「悪いが、最高の映画だった」風立ちぬ yamanogotosiさんの映画レビュー(感想・評価)
悪いが、最高の映画だった
賛否両論あるが、純粋な個人の感想としたら最高の映画であった。
モノを作る仕事に携わっている人、自己を顧みず最前線で働いている人にとっては、いつの間にか自分を映画の中に落とし込んでしまったのではないか。
勉強会で上司に感動したと言わしめる姿。
うらやましいと感じ、明日からの仕事に少し意気を感じたのではないか。
エゴ・結果・趣味・責任
こういった物が溢れ出すのを、ぎりぎりの状態コントロールする。
何事でも全てをマネジメントできる人間は一握りだ。
その気持ちや感覚を理解出来ない人がいることは仕方がない。
まして子供の理解は困難であろう。
更に完全に男目線であることも女性の批判を受けているのでは。
ジブリは老若男女に支持されるあまりにも巨大なブランドが出来上がってしまっている。

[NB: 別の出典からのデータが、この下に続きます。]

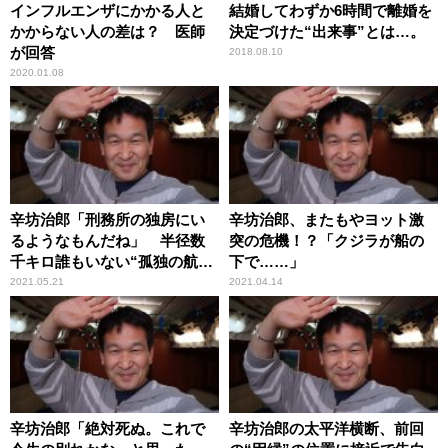
インフルエンザにかかる人と
結婚してわずか6時間で離婚を
かからない人の差は？ 医師
決定づけた“出来事”とは…。
が回答
2018.08.10
2020.01.08
辛坊治郎「刑務所の独房にい
辛坊治郎、またもやヨット激
るようなもんだね」 半径数
突の危機！？「クジラが船の
千キロ誰もいない“孤独の航
下で……」
海”の心境を太平洋上で語る
2021.05.21
2021.04.14
辛坊治郎「絶対死ぬ。これで
辛坊治郎の太平洋横断、前回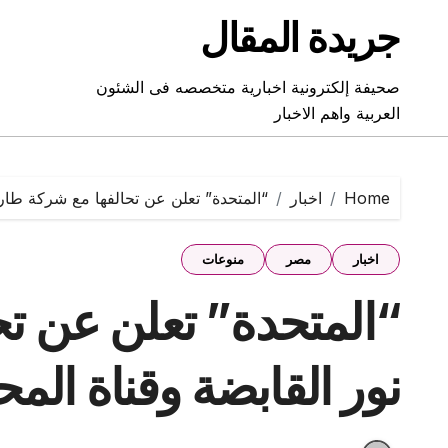
Ski
جريدة المقال
t
conten
صحيفة إلكترونية اخبارية متخصصه فى الشئون
العربية واهم الاخبار
Home
اخبار
“المتحدة” تعلن عن تحالفها مع شركة طارق
اخبار
مصر
منوعات
“المتحدة” تعلن عن ت
نور القابضة وقناة المح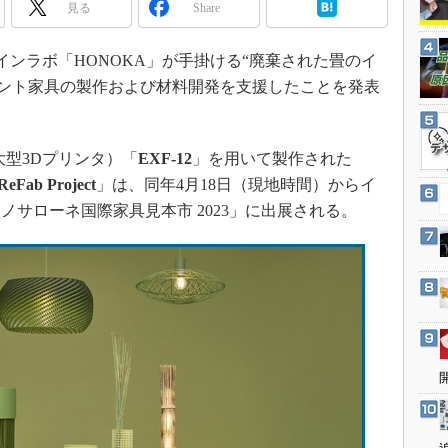
3Dプリンタ
見る
Share
産業オープンネット展
デジタルツインとCAE
日、デザインラボ「HONOKA」が手掛ける“廃棄された畳のイ
S＆OP
リント家具の製作および材料開発を支援したことを発表
インダストリー4.0
イノベーション
（大型3Dプリンタ）「
EXF-12
」を用いて製作された
製造業ビッグデータ
ReFab Project
」は、同年4月18日（現地時間）からイ
メイドインジャパン
サローネ国際家具見本市 2023」に出展される。
植物工場
知財マネジメント
海外生産
グローバル設計・開発
制御セキュリティ
新型コロナへの対応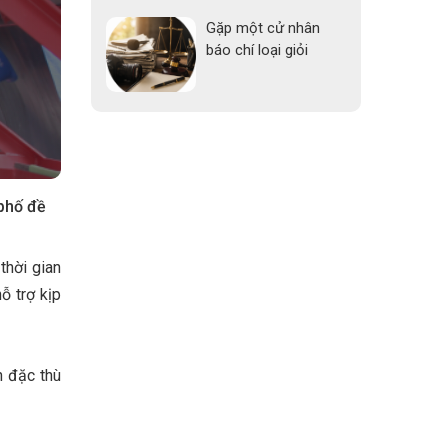
Gặp một cử nhân
báo chí loại giỏi
 phố đề
thời gian
ỗ trợ kịp
h đặc thù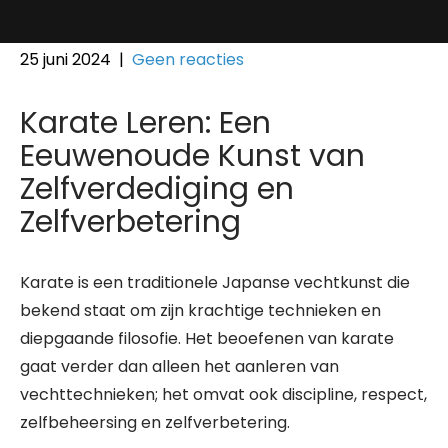
25 juni 2024
|
Geen reacties
Karate Leren: Een
Eeuwenoude Kunst van
Zelfverdediging en
Zelfverbetering
Karate is een traditionele Japanse vechtkunst die
bekend staat om zijn krachtige technieken en
diepgaande filosofie. Het beoefenen van karate
gaat verder dan alleen het aanleren van
vechttechnieken; het omvat ook discipline, respect,
zelfbeheersing en zelfverbetering.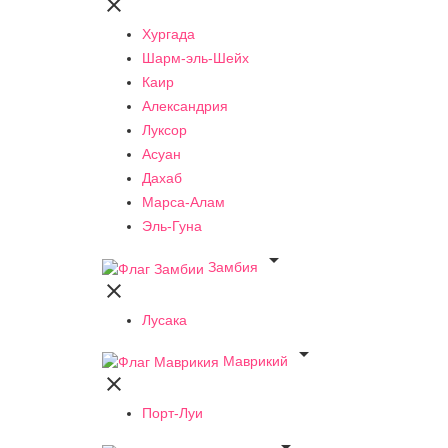

Хургада
Шарм-эль-Шейх
Каир
Александрия
Луксор
Асуан
Дахаб
Марса-Алам
Эль-Гуна

Замбия

Лусака

Маврикий

Порт-Луи


今回誰にでも共感出来る部分が軽んじられているのは明白であり、そのギャップにつまらいと感じるのであろう。
見てもらう対象ではない人も見てしまっているのだからしょうがない。
また、この内容はアニメでなく実写でも制作可能であろう。
ただ、アニメと実写との差はそこに役者という個人の判断が入ることにあり、すべてのエキストラのようなキャラクターも含めてコントロール出来る事がアニメと実写の違いだと考える。
そういった意味でもこの映画は宮崎駿監督の思想をストレートに表現している観客への手紙と考えるべきであろう。
見る側も登場人物の視線から、コメント、自然の描写、動き等映画の全てに監督の意図を想像するべきであり、それが出来る密度の映画である。
私が高校受験の時にお守りとして、高木貞治の解析概論を購入しました。
しかし、眠気に勝てず、二ページ目をめくることが出来ませんでした。
いつかは読破してやると思いつつ、本棚の上の方に鎮座し、未だ、三ページ以降は新品同様です。
でも、世に幾何という学問形態があり、それを理解している方も大勢いる。
幾何学を否定するのではなく、認め、それを理解できたときの自分を想像し、一人暗闇でにやけているというような楽しみ方も在るように思います。
私のコメントに対してのコメントありがとうございました。
鷹と申します。
貴方のレビューに対しては、掲載直後から共感ボタン押させていただいておりました。
貴方がレビューの中で書かれていたように、非常に濃密な、考えれば考えるほど奥に引きずり込まれていくような、奥深い作品であると私も感じました。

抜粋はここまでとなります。